◆ YOUR ASSIGNMENT: Span requested from the data below: the line with "Ao visualizar essas" through the line with "géopolitiques.", both included. Give only these lines again, exactly, and leave every picture out.

============================================================

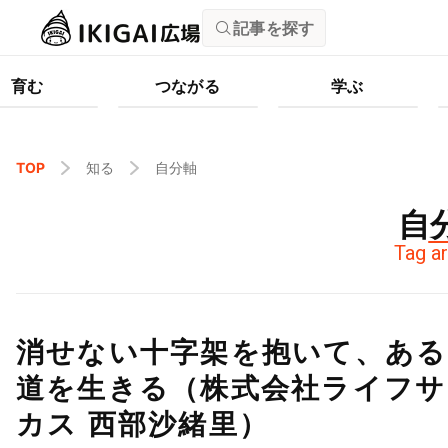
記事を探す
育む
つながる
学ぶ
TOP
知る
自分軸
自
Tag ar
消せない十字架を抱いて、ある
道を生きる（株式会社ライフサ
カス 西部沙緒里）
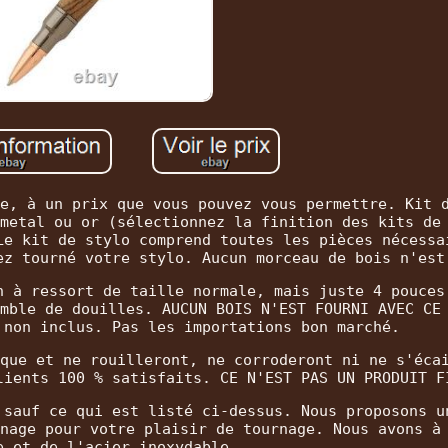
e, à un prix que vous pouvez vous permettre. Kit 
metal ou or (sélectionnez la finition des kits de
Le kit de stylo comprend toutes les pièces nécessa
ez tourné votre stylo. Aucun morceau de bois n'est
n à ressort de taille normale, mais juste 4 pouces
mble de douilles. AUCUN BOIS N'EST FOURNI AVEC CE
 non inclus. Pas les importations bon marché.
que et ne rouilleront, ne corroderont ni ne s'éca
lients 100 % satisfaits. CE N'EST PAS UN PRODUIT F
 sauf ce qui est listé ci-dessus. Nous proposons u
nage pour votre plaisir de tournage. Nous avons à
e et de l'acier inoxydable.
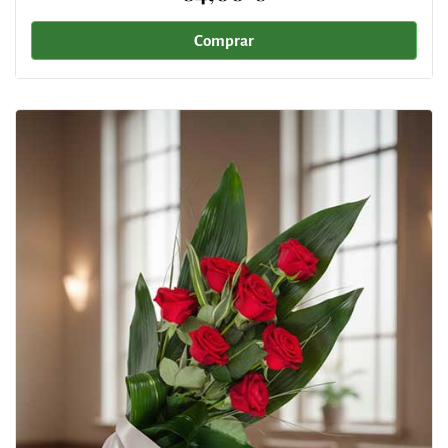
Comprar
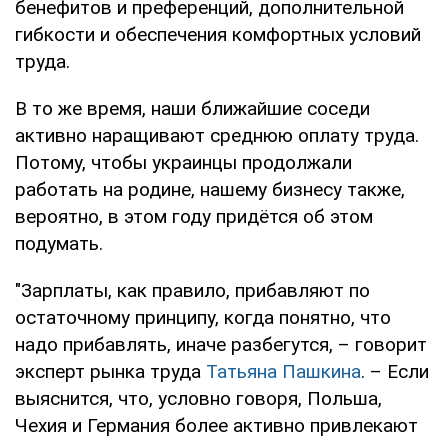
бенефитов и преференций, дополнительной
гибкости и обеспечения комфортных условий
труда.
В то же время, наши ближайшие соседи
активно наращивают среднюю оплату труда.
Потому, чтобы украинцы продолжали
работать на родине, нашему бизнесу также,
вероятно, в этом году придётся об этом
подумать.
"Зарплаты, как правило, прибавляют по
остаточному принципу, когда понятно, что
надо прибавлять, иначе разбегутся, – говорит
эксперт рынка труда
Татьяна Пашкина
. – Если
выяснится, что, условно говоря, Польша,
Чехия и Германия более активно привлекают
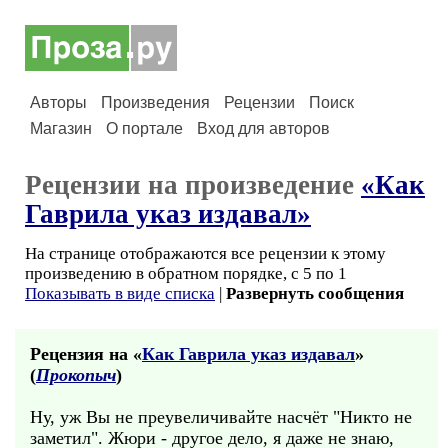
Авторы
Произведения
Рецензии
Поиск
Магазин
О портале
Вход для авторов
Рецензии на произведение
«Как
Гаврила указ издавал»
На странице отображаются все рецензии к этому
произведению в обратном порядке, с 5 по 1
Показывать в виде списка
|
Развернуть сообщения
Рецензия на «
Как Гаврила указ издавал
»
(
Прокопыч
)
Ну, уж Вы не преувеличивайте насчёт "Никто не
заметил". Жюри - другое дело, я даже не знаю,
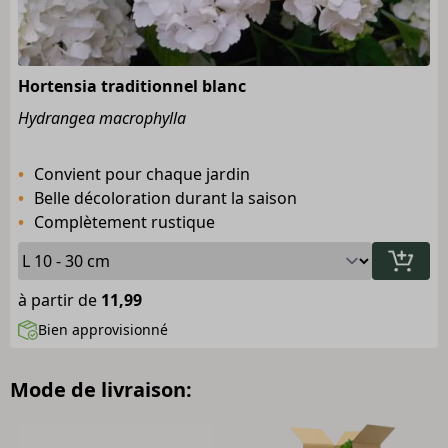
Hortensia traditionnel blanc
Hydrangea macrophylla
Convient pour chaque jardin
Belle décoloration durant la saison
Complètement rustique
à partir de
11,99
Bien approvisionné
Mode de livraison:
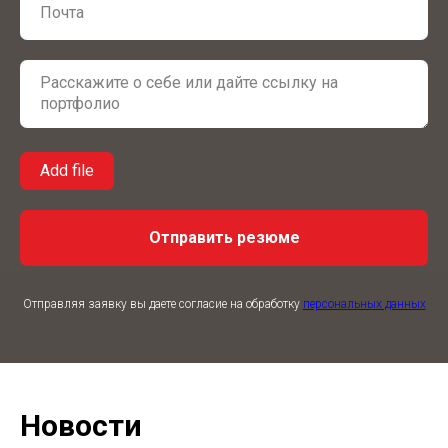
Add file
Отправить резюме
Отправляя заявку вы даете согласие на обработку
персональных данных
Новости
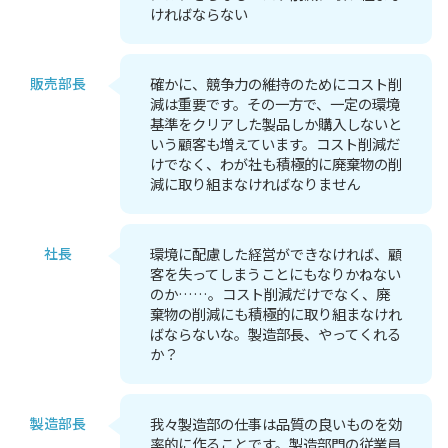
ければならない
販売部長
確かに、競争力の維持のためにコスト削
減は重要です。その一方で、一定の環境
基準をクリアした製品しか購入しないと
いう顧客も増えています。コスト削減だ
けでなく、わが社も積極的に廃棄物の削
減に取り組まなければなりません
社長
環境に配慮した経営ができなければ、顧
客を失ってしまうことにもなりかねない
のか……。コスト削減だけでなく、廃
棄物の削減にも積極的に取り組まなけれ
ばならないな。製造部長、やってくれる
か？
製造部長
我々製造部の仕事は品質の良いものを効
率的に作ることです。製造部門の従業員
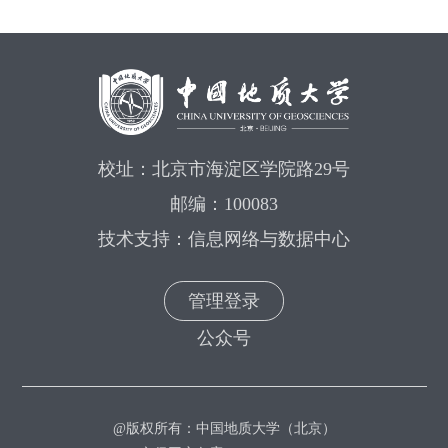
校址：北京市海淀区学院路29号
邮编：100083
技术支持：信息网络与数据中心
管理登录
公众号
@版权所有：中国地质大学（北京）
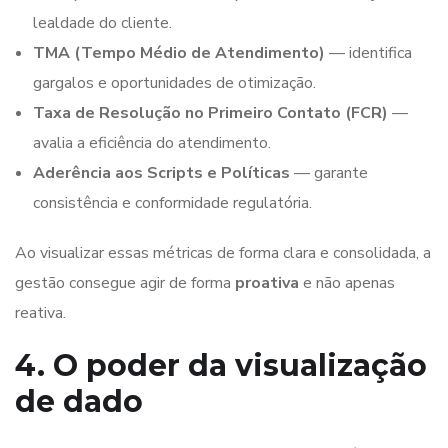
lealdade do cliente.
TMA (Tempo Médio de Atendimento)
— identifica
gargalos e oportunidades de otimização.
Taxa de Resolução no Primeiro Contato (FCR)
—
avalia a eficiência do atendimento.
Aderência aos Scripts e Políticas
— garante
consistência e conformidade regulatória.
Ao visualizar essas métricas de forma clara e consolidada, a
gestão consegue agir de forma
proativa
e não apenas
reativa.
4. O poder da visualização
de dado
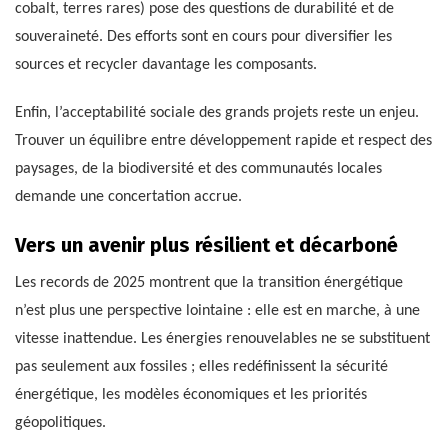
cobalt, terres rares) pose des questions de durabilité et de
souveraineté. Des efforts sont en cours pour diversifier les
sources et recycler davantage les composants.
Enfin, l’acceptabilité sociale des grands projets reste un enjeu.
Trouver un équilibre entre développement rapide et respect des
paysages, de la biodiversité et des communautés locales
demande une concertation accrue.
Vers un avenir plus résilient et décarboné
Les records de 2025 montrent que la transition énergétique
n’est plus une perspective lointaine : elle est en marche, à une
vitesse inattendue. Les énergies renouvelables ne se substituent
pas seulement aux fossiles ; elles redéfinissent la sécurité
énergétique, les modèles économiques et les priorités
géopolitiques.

============================================================

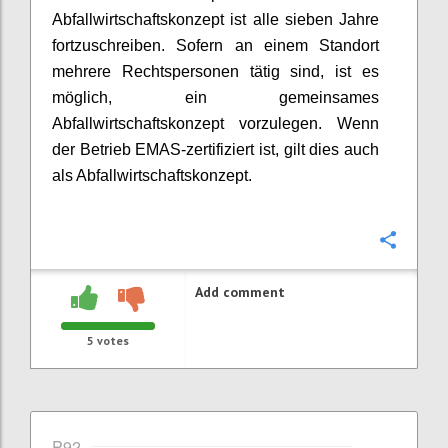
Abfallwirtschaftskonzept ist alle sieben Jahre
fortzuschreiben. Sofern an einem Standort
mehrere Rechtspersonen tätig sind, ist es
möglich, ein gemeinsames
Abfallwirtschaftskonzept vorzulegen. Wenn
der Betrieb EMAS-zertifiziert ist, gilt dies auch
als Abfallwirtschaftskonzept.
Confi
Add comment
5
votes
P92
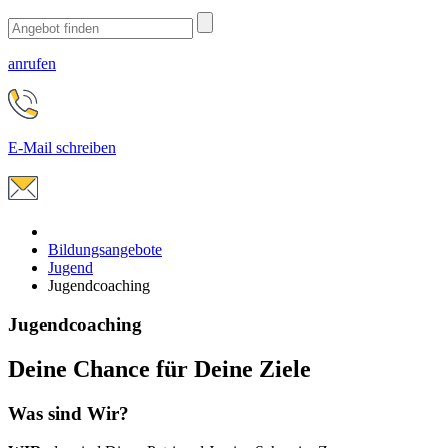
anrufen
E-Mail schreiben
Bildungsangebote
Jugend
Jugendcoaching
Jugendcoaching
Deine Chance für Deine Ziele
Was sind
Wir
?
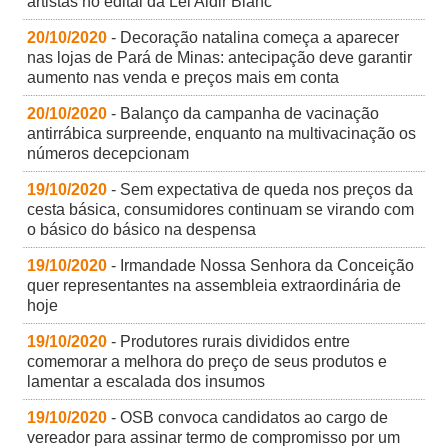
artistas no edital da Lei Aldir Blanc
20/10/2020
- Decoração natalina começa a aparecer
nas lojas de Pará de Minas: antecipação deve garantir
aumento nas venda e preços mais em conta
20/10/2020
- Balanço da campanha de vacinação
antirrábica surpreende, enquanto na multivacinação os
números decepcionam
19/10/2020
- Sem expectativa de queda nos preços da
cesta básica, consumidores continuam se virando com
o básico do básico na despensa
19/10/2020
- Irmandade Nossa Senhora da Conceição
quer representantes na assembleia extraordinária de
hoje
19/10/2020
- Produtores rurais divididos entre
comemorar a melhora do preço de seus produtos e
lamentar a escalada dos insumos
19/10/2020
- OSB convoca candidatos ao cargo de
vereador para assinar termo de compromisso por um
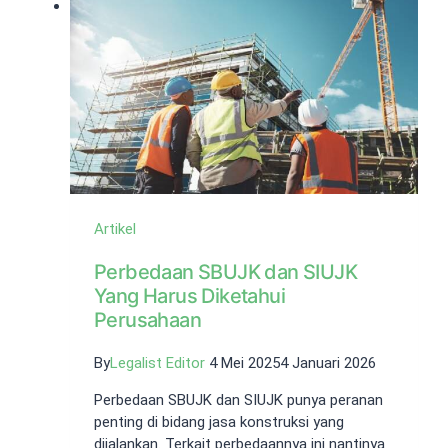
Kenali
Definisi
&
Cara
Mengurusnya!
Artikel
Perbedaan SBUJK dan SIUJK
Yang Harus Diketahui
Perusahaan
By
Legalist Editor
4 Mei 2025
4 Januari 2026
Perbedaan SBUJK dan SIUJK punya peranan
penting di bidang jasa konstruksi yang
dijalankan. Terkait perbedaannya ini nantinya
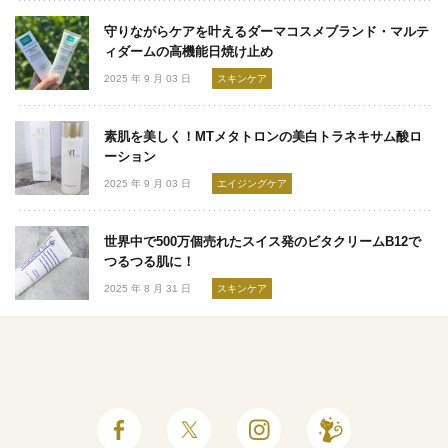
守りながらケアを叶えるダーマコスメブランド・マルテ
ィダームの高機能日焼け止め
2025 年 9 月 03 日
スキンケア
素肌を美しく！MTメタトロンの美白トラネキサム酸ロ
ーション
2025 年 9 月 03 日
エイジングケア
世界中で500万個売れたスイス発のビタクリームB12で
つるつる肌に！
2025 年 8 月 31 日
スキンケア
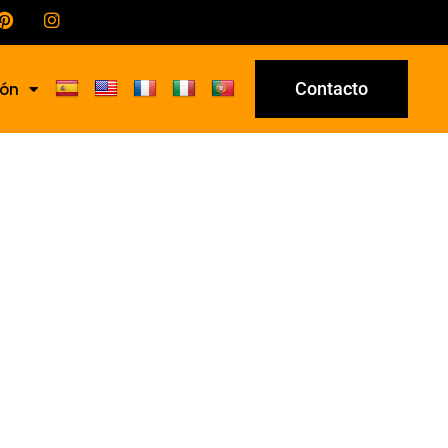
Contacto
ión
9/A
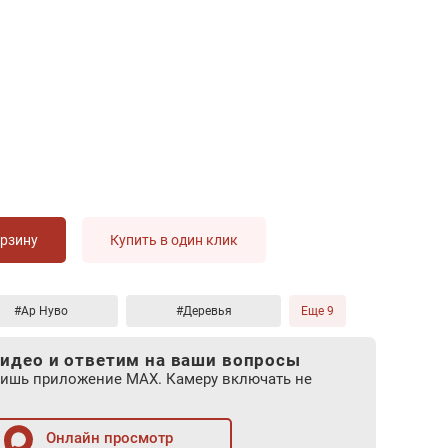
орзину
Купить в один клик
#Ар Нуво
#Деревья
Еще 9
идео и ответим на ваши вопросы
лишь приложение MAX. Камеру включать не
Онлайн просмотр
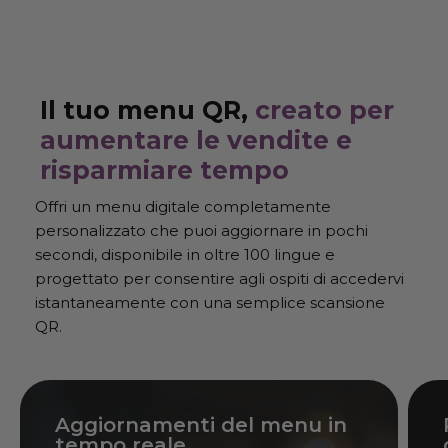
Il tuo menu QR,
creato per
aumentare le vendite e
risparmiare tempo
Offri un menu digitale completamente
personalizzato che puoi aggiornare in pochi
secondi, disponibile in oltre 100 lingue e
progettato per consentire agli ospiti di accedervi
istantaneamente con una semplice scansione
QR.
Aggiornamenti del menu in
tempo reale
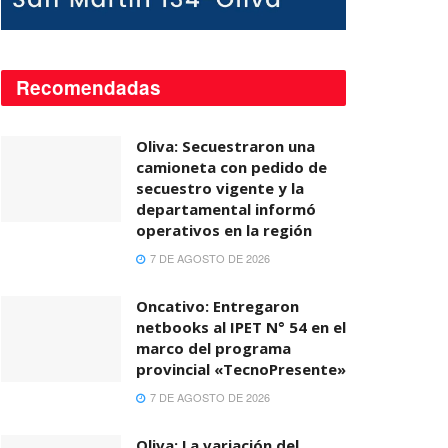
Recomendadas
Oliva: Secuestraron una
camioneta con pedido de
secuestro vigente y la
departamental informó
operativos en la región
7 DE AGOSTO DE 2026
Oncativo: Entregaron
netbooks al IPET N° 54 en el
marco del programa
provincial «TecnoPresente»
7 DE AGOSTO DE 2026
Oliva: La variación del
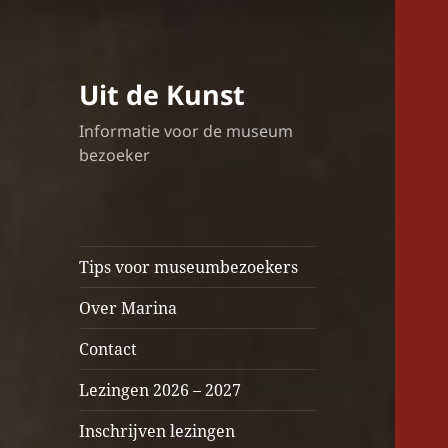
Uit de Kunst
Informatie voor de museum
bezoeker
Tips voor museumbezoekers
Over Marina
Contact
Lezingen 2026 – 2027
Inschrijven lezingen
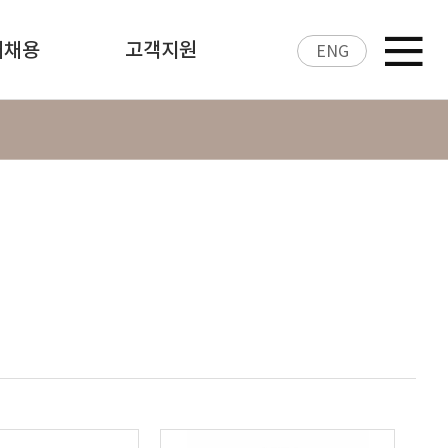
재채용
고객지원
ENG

============================================================

◆ EXERCISE RESPONSE:
Ao visualizar essas métricas de forma clara e consolidada, a
gestão consegue agir de forma
proativa
e não apenas
reativa.
4. O poder da visualização
de dado
cobalt, terres rares) pose des questions de durabilité et de
souveraineté. Des efforts sont en cours pour diversifier les
sources et recycler davantage les composants.
Enfin, l’acceptabilité sociale des grands projets reste un enjeu.
Trouver un équilibre entre développement rapide et respect des
paysages, de la biodiversité et des communautés locales
demande une concertation accrue.
Vers un avenir plus résilient et décarboné
Les records de 2025 montrent que la transition énergétique
n’est plus une perspective lointaine : elle est en marche, à une
vitesse inattendue. Les énergies renouvelables ne se substituent
pas seulement aux fossiles ; elles redéfinissent la sécurité
énergétique, les modèles économiques et les priorités
géopolitiques.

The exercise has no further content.